# What do you make of La Clemenza di Tito?



## macgeek2005 (Apr 1, 2006)

I recently got myself acquainted with this odd opera recently, and I'm wondering what you all make of it.

Obviously the 20 minutes of simple recitatives are worthless to anybody except for those that are actually seeing the opera for the first time and don't know how the story goes.

And as for Mozart's music.. the ending of the first act is of course incredible, and "Ah Perdona" is perhaps my favorite Mozart duet of all time.

The second act has a fairly generous sprinkling of beautiful arias, but they seem beautiful in an archaic way, not in a heart-wrenchingly beautiful modern-Mozart way (i.e. Don Giovanni, Die Zauberflöte).

Was everything that we hear in the opera completely intentional? Did he write the arias the way they are, not due to being rushed, but because he specifically wanted to them to have that simplicity to them due to the old style he was writing in?

My overall two-part question which I'm pondering is:

How much of what we're hearing is the result of 35 year old Mozart sitting down, thinking it through and putting down his best effort? And how much of what we're hearing is the result of 35 year old Mozart, being as brilliant and fluent in music as he was, being able to essentially "toss off" something that can still pass as a great work?


----------



## StlukesguildOhio (Dec 25, 2006)

I wrote something of a review of this opera some time back:










_I've been listening to Mozart's La Clemenza di Tito c. 1955 conducted by Joseph Keilberth. This is a true odd-ball among Mozart's oeuvre. It was the last opera Mozart began, although he completed it and premiered it before The Magic Flute. It was commissioned to honor the coronation of Leopold II after the death of his brother, Joseph II, as King of Bohemia. The deadline for completion was so short that Salieri turned it down, and Mozart was ultimately offered double his usual sum. Unable to find a new libretto on such short notice, he turned to the text by Metastasio that had been set numerous times by other composers.
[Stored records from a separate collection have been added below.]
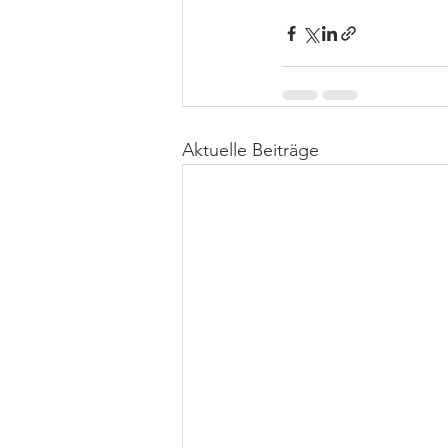
Aktuelle Beiträge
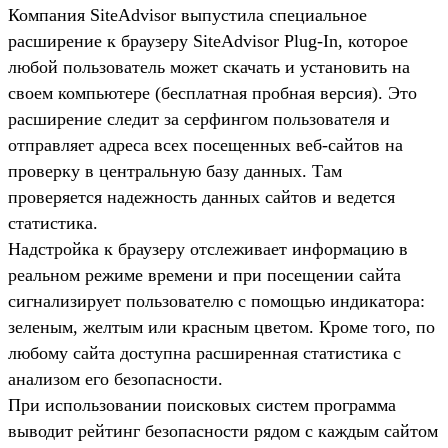
Компания SiteAdvisor выпустила специальное
расширение к браузеру SiteAdvisor Plug-In, которое
любой пользователь может скачать и установить на
своем компьютере (бесплатная пробная версия). Это
расширение следит за серфингом пользователя и
отправляет адреса всех посещенных веб-сайтов на
проверку в центральную базу данных. Там
проверяется надежность данных сайтов и ведется
статистика.
Надстройка к браузеру отслеживает информацию в
реальном режиме времени и при посещении сайта
сигнализирует пользователю с помощью индикатора:
зеленым, желтым или красным цветом. Кроме того, по
любому сайта доступна расширенная статистика с
анализом его безопасности.
При использовании поисковых систем программа
выводит рейтинг безопасности рядом с каждым сайтом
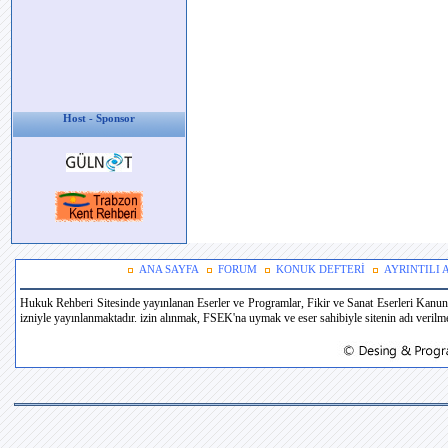
Host - Sponsor
ANA SAYFA
FORUM
KONUK DEFTERİ
AYRINTILI
Hukuk Rehberi Sitesinde yayınlanan Eserler ve Programlar, Fikir ve Sanat Eserleri Kanun
izniyle yayınlanmaktadır. izin alınmak, FSEK'na uymak ve eser sahibiyle sitenin adı verilmek 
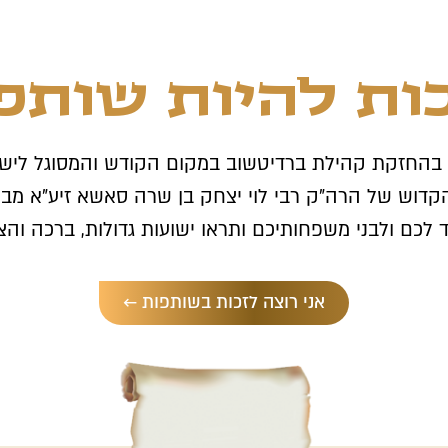
ות להיות שותפ
 בהחזקת קהילת ברדיטשוב במקום הקודש והמסוגל לישוע
 הקדוש של הרה"ק רבי לוי יצחק בן שרה סאשא זיע"א מב
לכם ולבני משפחותיכם ותראו ישועות גדולות, ברכה והצ
אני רוצה לזכות בשותפות ←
The theme, the clemency or benevolence of Titus was seen as ideal for the occasion. _

_*La Clemenza di Tito* was written as an opera seria, it broke from the usual model (and the original libretto) in eliminating the da capo arias and adding ensemble scenes and large modern arias.
The recitatives were originally "farmed out" and set to music... quite likely by Mozart's "pupil", Franz Xaver Süssmayr (who traveled with Mozart and his wife, Constanze, to Prague, for the coronation as well as the premier of *La Clemenza di Tito*, and *The Magic Flute*, as well as a performance of *Don Giovanni*.. The arias, duets, etc... were all set by Mozart and include some of his most marvelous music. His scoring for clarinets is especially delicious. The premier was a flop with the wife of Leopold supposedly making an off the cuff comment about typical German swinishness, yet Mozart would live long enough to hear of reports of the popularity and success of both *La Clemenza*... and *Die Zauberflöte*._

_*La Clemenza di Tito* faded rapidly from view following Mozart's death... much like his other great late opera, *Cosi fan tutte*. Where Cosi... was berated by Beethoven and Wagner as an immoral waste of Mozart's divine talent, *La Clemenza di Tito* was criticized for the excessive use of recitatives. The thrilling overture is immediately follwed by a three minute narrative recitative. The classical theatrical form, in which most of the action takes place off stage and is conveyed by the narrator is also strange for an opera by Mozart... or any composer after Mozart. Nevertheless, the opera was "rediscovered" and "rehabilitated" in the mid-20th century and today it is recognized as ranking among Mozart's greatest achievements. While it may not stand up in comparison to *Don Giovanni* or *Die Zauberflöte*, in all likelihood, it would be recognized as a major achievement by any other composer. In 2011 and 2012 (up to the present) there have been 89 performances of *La Clemenza*..._

_This recording, conducted by Joseph Keilberth with the Kölner Rundfunk-Sinfonie-Orchestera recorded in 1955 is true "old school" Mozart... the orchestra of full-blooded Beethovian scale... and yet the recitatives have been stripped down... translated into German, Süssmayr's musical accompaniments are dispensed with the result sounding something closer to the "Singspiel" model of *Die Zauberflöte*. It is hard to tell whether this approach... eliminating all but Mozart's music... or retaining the whole of the original score is the better approach. The elimination of Süssmayr's settings of the recitatives speeds things along and does away with everything that isn't by Mozart himself... yet at a cost of a flow in the drama which Gluck and Mozart had worked so hard to establish in opera. Rene Jacobs, makes an argument for retaining the entire recitatives as originally written. As opposed to mere narration, Jacob's singers employ decorative and expressive ornamentation and well-crafted declamation to plumb the emotional depths of Metastasio's elegant poetry. John Eliot Gardiner takes a middle road... cutting more than a few minutes from the recitatives and pushing the drama. _

_Whichever route you take, this is an important opera by Mozart that certainly deserves to be heard... and discussed more than it is._


----------



## macgeek2005 (Apr 1, 2006)

StlukesguildOhio said:


> I wrote something of a review of this opera some time back:
> 
> 
> 
> ...


Interesting. Thank you.

Just to be clear.. it's only the simple recitatives (with the harpsichord) that were not by Mozart, correct? The accompanied recitatives must have been by Mozart surely?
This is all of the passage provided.